In this project, I established a small-scale honeynet within the Azure cloud environment. I gathered log data from diverse sources and channeled it into a Log Analytics workspace. Microsoft Sentinel then leveraged these logs to construct attack visualizations, trigger security alerts, and manage security incidents.
To assess the security posture, I conducted a 24-hour measurement of security metrics within the initial, less secure environment. Subsequently, I applied a series of security controls to fortify the environment and performed another 24-hour metric assessment. The security metrics under examination include..
- SecurityEvent (Windows Event Logs)
- Syslog (Linux Event Logs)
- SecurityAlert (Log Analytics Alerts Triggered)
- SecurityIncident (Incidents created by Sentinel)
- AzureNetworkAnalytics_CL (Malicious Flows allowed into our honeynet)

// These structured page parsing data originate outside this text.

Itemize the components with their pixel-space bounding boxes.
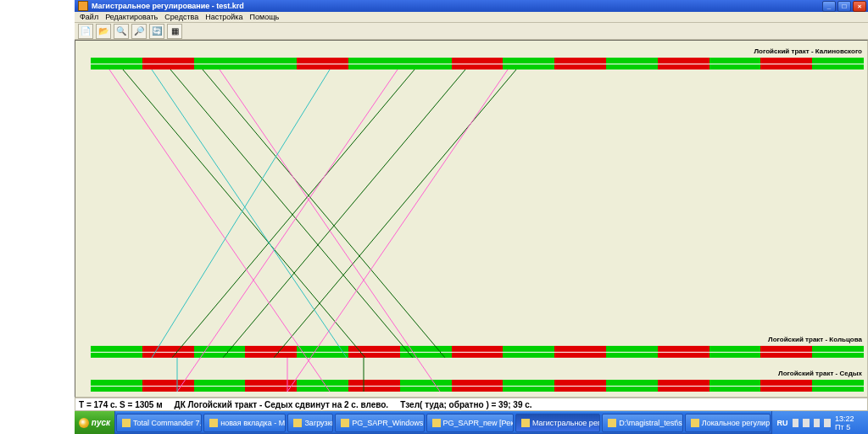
start-button[interactable]: пуск: [75, 411, 115, 434]
windows-taskbar: пуск Total Commander 7.0…новая вкладка -…: [75, 411, 868, 434]
taskbar-item[interactable]: D:\magistral_test\sc…: [602, 414, 683, 432]
taskbar-item[interactable]: новая вкладка - Mo…: [203, 414, 286, 432]
status-right: Тзел( туда; обратно ) = 39; 39 с.: [400, 400, 531, 409]
toolbar: 📄 📂 🔍 🔎 🔄 ▦: [75, 23, 868, 40]
system-tray[interactable]: RU 13:22 Пт 5: [771, 411, 868, 434]
open-button[interactable]: 📂: [96, 24, 111, 39]
minimize-button[interactable]: _: [822, 1, 836, 12]
taskbar-item-icon: [293, 419, 302, 427]
svg-line-9: [287, 70, 508, 392]
clock[interactable]: 13:22 Пт 5: [835, 415, 863, 431]
app-icon: [78, 1, 88, 11]
status-left: T = 174 c. S = 1305 м: [79, 400, 163, 409]
taskbar-item[interactable]: Магистральное регу…: [515, 414, 600, 432]
taskbar-item[interactable]: Локальное регулиро…: [685, 414, 771, 432]
tray-icon-4[interactable]: [824, 419, 831, 427]
menu-edit[interactable]: Редактировать: [105, 13, 158, 21]
svg-line-1: [170, 70, 413, 358]
menu-bar: Файл Редактировать Средства Настройка По…: [75, 12, 868, 23]
taskbar-item-icon: [691, 419, 699, 427]
taskbar-item-icon: [209, 419, 218, 427]
search-button[interactable]: 🔍: [114, 24, 129, 39]
new-button[interactable]: 📄: [78, 24, 93, 39]
svg-line-0: [123, 70, 365, 358]
taskbar-item-icon: [521, 419, 530, 427]
taskbar-items: Total Commander 7.0…новая вкладка - Mo…З…: [115, 411, 771, 434]
taskbar-item-label: D:\magistral_test\sc…: [619, 419, 683, 427]
taskbar-item[interactable]: Загрузки: [287, 414, 333, 432]
windows-logo-icon: [79, 418, 89, 428]
taskbar-item-label: Загрузки: [304, 419, 333, 427]
taskbar-item[interactable]: Total Commander 7.0…: [116, 414, 202, 432]
svg-line-6: [109, 70, 330, 392]
taskbar-item[interactable]: PG_SAPR_Windows J…: [335, 414, 424, 432]
svg-line-5: [274, 70, 516, 358]
taskbar-item-icon: [608, 419, 616, 427]
svg-line-4: [223, 70, 465, 358]
window-titlebar: Магистральное регулирование - test.krd _…: [75, 0, 868, 12]
start-label: пуск: [92, 418, 110, 427]
window-title: Магистральное регулирование - test.krd: [92, 2, 822, 10]
menu-settings[interactable]: Настройка: [205, 13, 242, 21]
taskbar-item[interactable]: PG_SAPR_new [Рекo…: [426, 414, 514, 432]
zoom-button[interactable]: 🔎: [131, 24, 147, 39]
taskbar-item-label: Total Commander 7.0…: [133, 419, 202, 427]
taskbar-item-label: PG_SAPR_Windows J…: [352, 419, 424, 427]
svg-line-7: [220, 70, 440, 392]
tray-icon-3[interactable]: [814, 419, 821, 427]
maximize-button[interactable]: □: [837, 1, 851, 12]
taskbar-item-label: новая вкладка - Mo…: [220, 419, 286, 427]
diagram-canvas[interactable]: Логойский тракт - Калиновского Логойский…: [75, 40, 868, 398]
taskbar-item-label: PG_SAPR_new [Рекo…: [443, 419, 514, 427]
svg-line-11: [152, 70, 330, 358]
taskbar-item-icon: [432, 419, 441, 427]
status-bar: T = 174 c. S = 1305 м ДК Логойский тракт…: [75, 398, 868, 411]
status-main: ДК Логойский тракт - Седых сдвинут на 2 …: [175, 400, 389, 409]
refresh-button[interactable]: 🔄: [149, 24, 164, 39]
close-button[interactable]: ×: [853, 1, 866, 12]
taskbar-item-icon: [122, 419, 131, 427]
menu-tools[interactable]: Средства: [164, 13, 198, 21]
language-indicator[interactable]: RU: [777, 419, 788, 427]
taskbar-item-icon: [341, 419, 349, 427]
page-margin-left: [0, 0, 75, 434]
menu-help[interactable]: Помощь: [250, 13, 280, 21]
connection-lines: [75, 41, 868, 398]
taskbar-item-label: Магистральное регу…: [532, 419, 600, 427]
tray-icon-1[interactable]: [793, 419, 799, 427]
grid-button[interactable]: ▦: [167, 24, 182, 39]
taskbar-item-label: Локальное регулиро…: [702, 419, 771, 427]
svg-line-8: [177, 70, 398, 392]
tray-icon-2[interactable]: [803, 419, 810, 427]
menu-file[interactable]: Файл: [80, 13, 98, 21]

- Azure Virtual Network (VNet)
- Azure Network Security Groups (NSG)
- Virtual Machines (2 Windows VMs, 1 Linux VM)
- Log Analytics Workspace with Kusto Query Language (KQL) Queries
- Azure Key Vault for Secure Secrets Management
- Azure Storage Account for Data Storage
- Microsoft Sentinel for Security Information and Event Management (SIEM)
- Microsoft Defender for Cloud to Protect Cloud Resources
- Windows Remote Desktop for Remote Access
- Command Line Interface (CLI) for System Management
- PowerShell for Automation and Configuration Management
- NIST SP 800-53 Revision 5 for Security Controls
- NIST SP 800-61 Revision 2 for Incident Handling Guidance
For the "BEFORE" metrics, all resources were originally deployed, exposed to the internet for bad actors to discover. The purpose for doing so was to attract bad actors and observe their attack patterns. The Virtual Machines had both their Network Security Groups and built-in firewalls wide open, and all other resources are deployed with public endpoints visible to the Internet; aka, no use for private endpoints.
For the "AFTER" metrics of the project, security enhancements were made to comply with NIST SP 800-53 Rev4 SC-7(3) Access Points requirements. These measures involved strengthening Network Security Groups (NSGs) to allow access only to authorized public IP addresses for virtual machines, configuring built-in Azure firewalls to restrict unauthorized access and minimize attack surface, and replacing Public Endpoints with Private Endpoints for Azure Key Vault and Storage Containers, ensuring limited access to sensitive resources within the virtual network and not from the public internet.
The following table shows the metrics we measured in our insecure environment for 24 hours: Start Time 2023-03-15 17:04:29 Stop Time 2023-03-16 17:04:29
| Metric | Count |
|---|---|
| SecurityEvent | 19470 |
| Syslog | 3028 |
| SecurityAlert | 10 |
| SecurityIncident | 348 |
| AzureNetworkAnalytics_CL | 843 |
All map queries actually returned no results due to no instances of malicious activity for the 24 hour period after hardening.
The following table shows the metrics we measured in our environment for another 24 hours, but after we have applied security controls: Start Time 2023-03-18 15:37 Stop Time 2023-03-19 15:37
| Metric | Count |
|---|---|
| SecurityEvent | 8778 |
| Syslog | 25 |
| SecurityAlert | 0 |
| SecurityIncident | 0 |
| AzureNetworkAnalytics_CL | 0 |
In this project, we established a mini honeynet within the Microsoft Azure environment to enhance security monitoring. We integrated various log sources into a dedicated Log Analytics workspace. Microsoft Sentinel was employed to implement a proactive security approach, utilizing ingested logs to trigger alerts and manage security incidents effectively.
We conducted initial security metrics assessments within an environment that lacked robust security controls, and then subsequently assessed security metrics after implementing enhanced security measures. It's noteworthy that the post-improvement assessment revealed a significant reduction in the number of security events and incidents, underscoring the efficacy of the security controls we implemented.
Additionally, it's important to consider that if the network resources were under heavier regular user utilization, the 24-hour post-security control period might have generated a higher volume of security events and alerts, but our interventions effectively mitigated these potential risks.